Work request ▸
Return exactly those lines of the material that fall between the line with "ಉದಯನಿಧಿ ಸ್ಟಾಲಿನ್ ಆಗ್ರಹ" and the final line, both included.

Supplied material ▸
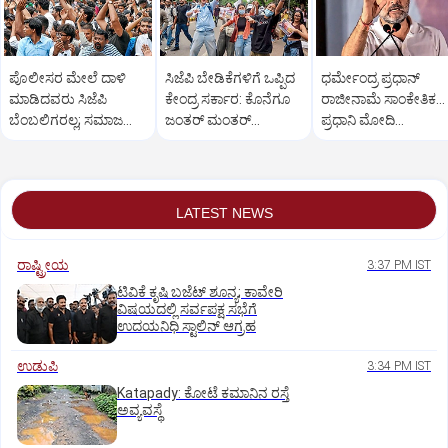
ಪೊಲೀಸರ ಮೇಲೆ ದಾಳಿ
ಸಿಜೆಪಿ ಬೇಡಿಕೆಗಳಿಗೆ ಒಪ್ಪಿದ
ಧರ್ಮೇಂದ್ರ ಪ್ರಧಾನ್
ಮಾಡಿದವರು ಸಿಜೆಪಿ
ಕೇಂದ್ರ ಸರ್ಕಾರ: ಕೊನೆಗೂ
ರಾಜೀನಾಮೆ ಸಾಂಕೇತಿಕ...
ಬೆಂಬಲಿಗರಲ್ಲ; ಸಮಾಜ
ಜಂತರ್‌ ಮಂತರ್‌
ಪ್ರಧಾನಿ ಮೋದಿ
ವಿರೋಧಿ ಶಕ್ತಿಗಳು: ಸೌರವ್
ಪ್ರತಿಭಟನೆ ಅಂತ್ಯ
ಕ್ಷಮೆಯಾಚನೆಗೆ ರಾಹುಲ್
ದಾಸ್
ಆಗ್ರಹ
LATEST NEWS
ರಾಷ್ಟ್ರೀಯ
3:37 PM IST
ಟಿವಿಕೆ ಕೃಷಿ ಬಜೆಟ್ ಶೂನ್ಯ; ಕಾವೇರಿ
ವಿಷಯದಲ್ಲಿ ಸರ್ವಪಕ್ಷ ಸಭೆಗೆ
ಉದಯನಿಧಿ ಸ್ಟಾಲಿನ್ ಆಗ್ರಹ
ಉಡುಪಿ
3:34 PM IST
Katapady: ಕೋಟೆ ಕಮಾನಿನ ರಸ್ತೆ
ಅವ್ಯವಸ್ಥೆ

Response for this exercise ▸
ಉದಯನಿಧಿ ಸ್ಟಾಲಿನ್ ಆಗ್ರಹ
ಉಡುಪಿ
3:34 PM IST
Katapady: ಕೋಟೆ ಕಮಾನಿನ ರಸ್ತೆ
ಅವ್ಯವಸ್ಥೆ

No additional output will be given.